As her first year teaching at UM draws to a close, Gautier shared thoughts on her writing, teaching and scholarship.

Q: What are the themes that run through your fiction?

Gautier: My writing has been primarily concerned with depicting the quotidian nature of African American life by focusing on dispossession, liminality, and social mobility. I write about characters who live their lives between various socioeconomic and sociocultural spaces, or those who live marginally on the edge, but who struggle to move into the center; I write about the ways in which those characters are changed and impacted for better or worse because of their struggles.

Q: Why do you think your writing resonates with so many people?

Gautier: One reviewer once referred to my style of writing as “ultra realism” because of the specificity of my details and the accuracy of my renderings. Other reviewers have similarly commented on my details and have said that my stories feel “real.” So perhaps the fact that my characters seem like real people living real lives in realistic situations is what resonates with readers. I hope that my writing resonates with them for the same reason that the works of other writers resonate with me: because I see a little bit of myself in the reading, because there is something in the art to which I can relate.

In Zora Neale Hurston’s 1934 novel Their Eyes Were Watching God, the narrator recounts a brief origin story:

 

When God had made The Man, he made him out of stuff that sung all the time and glittered all over. Then after that some angels got jealous and chipped him into millions of pieces, but still he glittered and hummed. So they beat him down to nothing but sparks but each little spark had a shine and a song.

As a writer, I want my work to illumine aspects of the human condition which readers can relate to and I am seeking that same sort of illumination in the works I read. When I say I can “relate” to a character, story, or a book, what I mean is that I can see its shine and song. Hopefully, my work resonates with readers because in it they can see their own shine and song.

Q: How does your scholarship inform your work?

Gautier: Being both a writer of short fiction and a scholar of 19th-Century American literature allows me the dual function of positioning my work to enter the contemporary conversation on the place of black writers in American literature, as well as enabling me to respond to the ways in which African Americans have been depicted and represented in American literature from the 19th Century to the present day.

Q: What is your teaching philosophy?

Gautier: The cornerstone of my creative writing courses is the workshop experience.

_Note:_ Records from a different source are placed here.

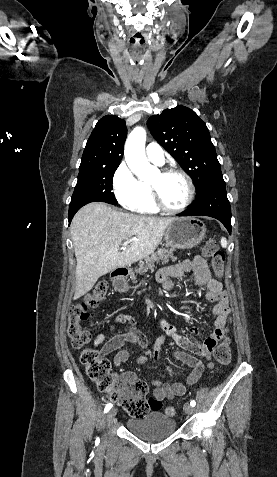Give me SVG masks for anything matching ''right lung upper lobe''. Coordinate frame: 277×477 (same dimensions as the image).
<instances>
[{
	"label": "right lung upper lobe",
	"mask_w": 277,
	"mask_h": 477,
	"mask_svg": "<svg viewBox=\"0 0 277 477\" xmlns=\"http://www.w3.org/2000/svg\"><path fill=\"white\" fill-rule=\"evenodd\" d=\"M126 136L124 119L115 115L101 118L87 141L79 170L119 166Z\"/></svg>",
	"instance_id": "right-lung-upper-lobe-1"
}]
</instances>
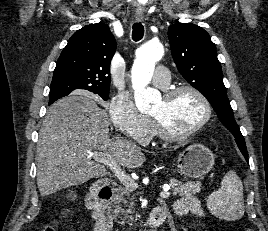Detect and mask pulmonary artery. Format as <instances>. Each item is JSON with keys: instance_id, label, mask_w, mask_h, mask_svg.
Listing matches in <instances>:
<instances>
[{"instance_id": "obj_1", "label": "pulmonary artery", "mask_w": 268, "mask_h": 231, "mask_svg": "<svg viewBox=\"0 0 268 231\" xmlns=\"http://www.w3.org/2000/svg\"><path fill=\"white\" fill-rule=\"evenodd\" d=\"M153 82L155 85L166 89L170 84V76L168 69L165 66H158L155 74L153 75Z\"/></svg>"}]
</instances>
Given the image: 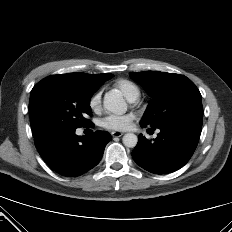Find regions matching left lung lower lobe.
<instances>
[{"instance_id":"obj_1","label":"left lung lower lobe","mask_w":232,"mask_h":232,"mask_svg":"<svg viewBox=\"0 0 232 232\" xmlns=\"http://www.w3.org/2000/svg\"><path fill=\"white\" fill-rule=\"evenodd\" d=\"M142 127L147 126L140 123ZM157 128L154 141L138 136L132 151L134 161L155 174H167L183 167L193 155L202 130V115H186L170 119ZM153 129V128H151Z\"/></svg>"}]
</instances>
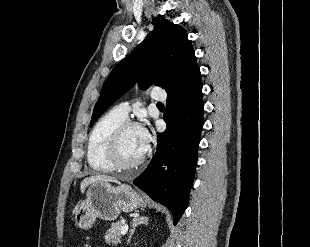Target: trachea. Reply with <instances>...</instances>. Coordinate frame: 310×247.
Here are the masks:
<instances>
[{
    "mask_svg": "<svg viewBox=\"0 0 310 247\" xmlns=\"http://www.w3.org/2000/svg\"><path fill=\"white\" fill-rule=\"evenodd\" d=\"M157 105H163V103H161V102H158V103H157Z\"/></svg>",
    "mask_w": 310,
    "mask_h": 247,
    "instance_id": "3493384b",
    "label": "trachea"
}]
</instances>
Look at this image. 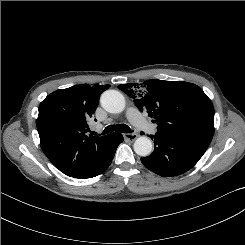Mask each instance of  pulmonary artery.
<instances>
[{
    "label": "pulmonary artery",
    "mask_w": 245,
    "mask_h": 245,
    "mask_svg": "<svg viewBox=\"0 0 245 245\" xmlns=\"http://www.w3.org/2000/svg\"><path fill=\"white\" fill-rule=\"evenodd\" d=\"M127 118L138 129L150 134H154L157 131V125L147 121L135 108H129L127 110Z\"/></svg>",
    "instance_id": "1"
}]
</instances>
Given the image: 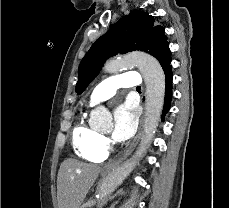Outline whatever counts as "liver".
I'll list each match as a JSON object with an SVG mask.
<instances>
[{"mask_svg":"<svg viewBox=\"0 0 229 208\" xmlns=\"http://www.w3.org/2000/svg\"><path fill=\"white\" fill-rule=\"evenodd\" d=\"M100 172L108 174L100 166L83 164L73 158L64 160L58 172V208H80Z\"/></svg>","mask_w":229,"mask_h":208,"instance_id":"1","label":"liver"}]
</instances>
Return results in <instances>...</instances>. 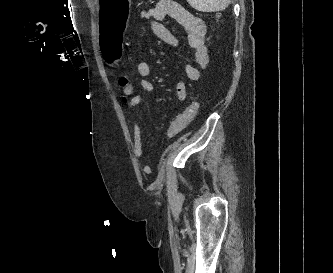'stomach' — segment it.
<instances>
[{"label": "stomach", "mask_w": 333, "mask_h": 273, "mask_svg": "<svg viewBox=\"0 0 333 273\" xmlns=\"http://www.w3.org/2000/svg\"><path fill=\"white\" fill-rule=\"evenodd\" d=\"M129 4L131 0H98L99 38H124V32L132 23ZM99 51L108 65H121L124 59L123 39H100Z\"/></svg>", "instance_id": "obj_1"}]
</instances>
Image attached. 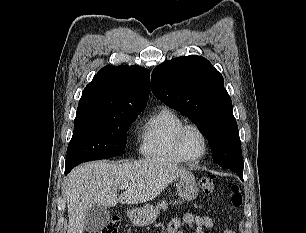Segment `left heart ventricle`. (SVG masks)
<instances>
[{
	"mask_svg": "<svg viewBox=\"0 0 306 233\" xmlns=\"http://www.w3.org/2000/svg\"><path fill=\"white\" fill-rule=\"evenodd\" d=\"M182 146L186 156L192 159L200 156L204 150L203 140L194 129H189L184 133Z\"/></svg>",
	"mask_w": 306,
	"mask_h": 233,
	"instance_id": "b2bd125f",
	"label": "left heart ventricle"
}]
</instances>
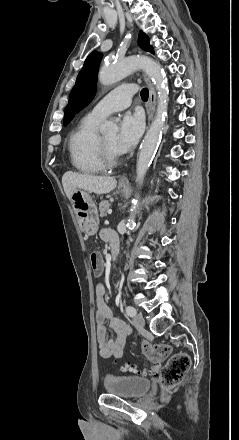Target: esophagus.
<instances>
[{"label":"esophagus","instance_id":"34e87169","mask_svg":"<svg viewBox=\"0 0 239 440\" xmlns=\"http://www.w3.org/2000/svg\"><path fill=\"white\" fill-rule=\"evenodd\" d=\"M143 78L149 88L150 111L148 112V122L150 123V120L153 118L156 109V91L154 85L151 83L149 78H147V76L144 73H143ZM119 183L128 184L129 180L125 175H123L122 177L119 178Z\"/></svg>","mask_w":239,"mask_h":440}]
</instances>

The workshop is an intimate space for lovers of writing to improve their craft as well as an environment where students can examine the ways in which their writing reflects their cultural, social, religious, ethnic and racial influences. They are encouraged to write not only what they know but also to write what they wish to know about. I seek to create an environment wherein the workshop operates as a place of shared learning and not the place where broken stories come to be fixed; therefore, I strive to empower students by putting them in conversation with one another. I seek not only to instill knowledge and help them develop skills, but I also work to prepare my students for the writing life that comes after the workshops and the degrees.

Q: How do you inspire your students?

Gautier: I hope to inspire my students by demystifying the process of writing for them, breaking it down into its smaller components so they can see how stories and novels are built and put together to make a thing of art and beauty. I try to pull away the veil of mystery and let them know there’s no magical process, no guru on the mountain who bestows wisdom, no fairy godmother who waves a wand and grants talent, no muse one has to wait for in order to be inspired. Our English word “inspire” is derived from the Latin inspiro, inspirare, inspiravi, inspiratus which means to breathe into, to instill, to implant or to excite. So I try to instill in them a love for writing, to implant in them an understanding that writing requires diligence, to excite them to go out there and see what happens when they try it for themselves.